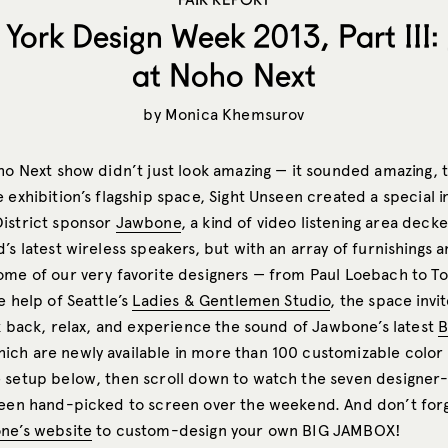
York Design Week 2013, Part III
at Noho Next
by
Monica Khemsurov
ho Next show didn’t just look amazing — it sounded amazing, t
 exhibition’s flagship space, Sight Unseen created a special in
istrict sponsor
Jawbone
, a kind of video listening area deck
’s latest wireless speakers, but with an array of furnishings 
ome of our very favorite designers — from Paul Loebach to T
e help of Seattle’s
Ladies & Gentlemen Studio
, the space inv
ck back, relax, and experience the sound of Jawbone’s latest
B
hich are newly available in more than 100 customizable color
 setup below, then scroll down to watch the seven designe
seen hand-picked to screen over the weekend. And don’t for
ne’s website
to custom-design your own BIG JAMBOX!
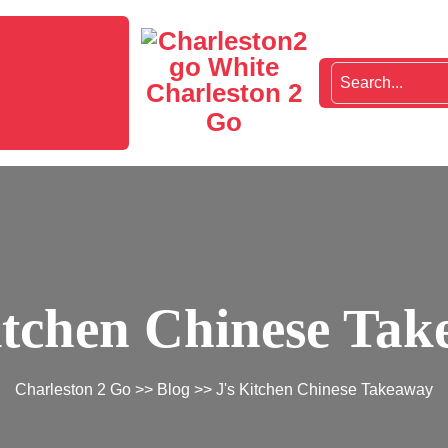
Charleston 2
Go
itchen Chinese Ta
Charleston 2 Go
>>
Blog
>> J's Kitchen Chinese Takeaway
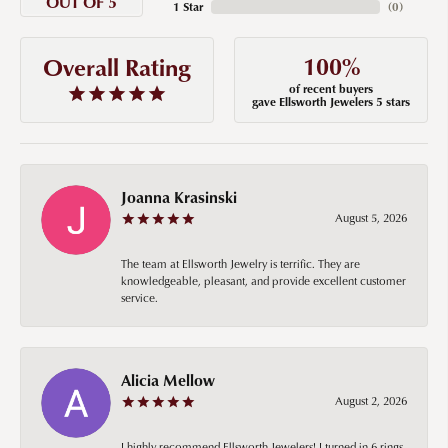
OUT OF 5
1 Star
(
0
)
100%
Overall Rating
of recent buyers
gave Ellsworth Jewelers 5 stars
Joanna Krasinski
August 5, 2026
The team at Ellsworth Jewelry is terrific. They are
knowledgeable, pleasant, and provide excellent customer
service.
Alicia Mellow
August 2, 2026
I highly recommend Ellsworth Jewelers! I turned in 6 rings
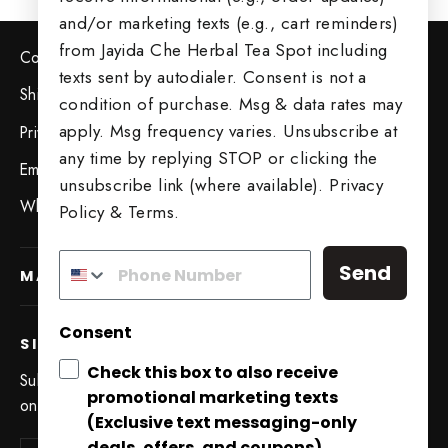
and/or marketing texts (e.g., cart reminders)
from Jayida Che Herbal Tea Spot including
Contact Us
texts sent by autodialer. Consent is not a
Shipping & Returns
condition of purchase. Msg & data rates may
apply. Msg frequency varies. Unsubscribe at
Privacy Policy
any time by replying STOP or clicking the
Employment Opportunities
unsubscribe link (where available).
Privacy
Wholesale Opportunities
Policy
&
Terms
.
Send
MAIN MENU
Consent
SIGN UP AND SAVE
Check this box to also receive
Subscribe to get special offers, free giveaways, and
promotional marketing texts
Try Our 5 Tea Sampler
once-in-a-lifetime deals.
(Exclusive text messaging-only
"Close
deals, offers, and coupons).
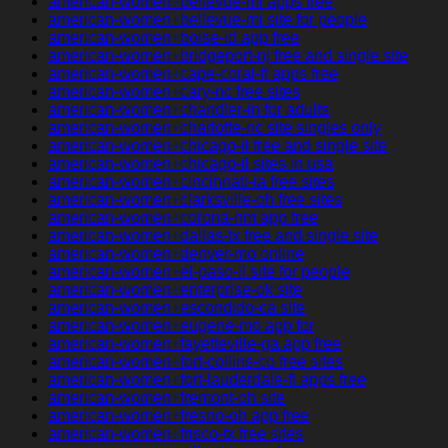
american-women+bellevue-mi apps free
american-women+bellevue-mi site for people
american-women+boise-id app free
american-women+bridgeport-nj free and single site
american-women+cape-coral-fl apps free
american-women+cary-nc free sites
american-women+chandler-in for adults
american-women+charlotte-nc site singles only
american-women+chicago-il free and single site
american-women+chicago-il sites in usa
american-women+cincinnati-ia free sites
american-women+clarksville-oh free sites
american-women+corona-nm app free
american-women+dallas-tx free and single site
american-women+denver-mo online
american-women+el-paso-il site for people
american-women+enterprise-ok site
american-women+escondido-ca site
american-women+eugene-mo app for
american-women+fayetteville-ga app free
american-women+fort-collins-co free sites
american-women+fort-lauderdale-fl apps free
american-women+fremont-oh site
american-women+fresno-oh app free
american-women+frisco-tx free sites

- WORK REQUEST -
Would you restate the records above word for word and exclude the pictures?

- EXERCISE OUTPUT -
York Design Week 2013, Part III
at Noho Next
by
Monica Khemsurov
ho Next show didn’t just look amazing — it sounded amazing, t
 exhibition’s flagship space, Sight Unseen created a special in
istrict sponsor
Jawbone
, a kind of video listening area deck
’s latest wireless speakers, but with an array of furnishings 
ome of our very favorite designers — from Paul Loebach to T
e help of Seattle’s
Ladies & Gentlemen Studio
, the space inv
ck back, relax, and experience the sound of Jawbone’s latest
B
hich are newly available in more than 100 customizable color
 setup below, then scroll down to watch the seven designe
seen hand-picked to screen over the weekend. And don’t for
ne’s website
to custom-design your own BIG JAMBOX!
Charleston 2
Go
itchen Chinese Ta
Charleston 2 Go
>>
Blog
>> J's Kitchen Chinese Takeaway
OUT OF 5
1 Star
(
0
)
100%
Overall Rating
of recent buyers
gave Ellsworth Jewelers 5 stars
Joanna Krasinski
August 5, 2026
The team at Ellsworth Jewelry is terrific. They are
knowledgeable, pleasant, and provide excellent customer
service.
Alicia Mellow
August 2, 2026
I highly recommend Ellsworth Jewelers! I turned in 6 rings
and/or marketing texts (e.g., cart reminders)
from Jayida Che Herbal Tea Spot including
Contact Us
texts sent by autodialer. Consent is not a
Shipping & Returns
condition of purchase. Msg & data rates may
apply. Msg frequency varies. Unsubscribe at
Privacy Policy
any time by replying STOP or clicking the
Employment Opportunities
unsubscribe link (where available).
Privacy
Wholesale Opportunities
Policy
&
Terms
.
Send
MAIN MENU
Consent
SIGN UP AND SAVE
Check this box to also receive
Subscribe to get special offers, free giveaways, and
promotional marketing texts
Try Our 5 Tea Sampler
once-in-a-lifetime deals.
(Exclusive text messaging-only
"Close
deals, offers, and coupons).
american-women+bellevue-mi apps free
american-women+bellevue-mi site for people
american-women+boise-id app free
american-women+bridgeport-nj free and single site
american-women+cape-coral-fl apps free
american-women+cary-nc free sites
american-women+chandler-in for adults
american-women+charlotte-nc site singles only
american-women+chicago-il free and single site
american-women+chicago-il sites in usa
american-women+cincinnati-ia free sites
american-women+clarksville-oh free sites
american-women+corona-nm app free
american-women+dallas-tx free and single site
american-women+denver-mo online
american-women+el-paso-il site for people
american-women+enterprise-ok site
american-women+escondido-ca site
american-women+eugene-mo app for
american-women+fayetteville-ga app free
american-women+fort-collins-co free sites
american-women+fort-lauderdale-fl apps free
american-women+fremont-oh site
american-women+fresno-oh app free
american-women+frisco-tx free sites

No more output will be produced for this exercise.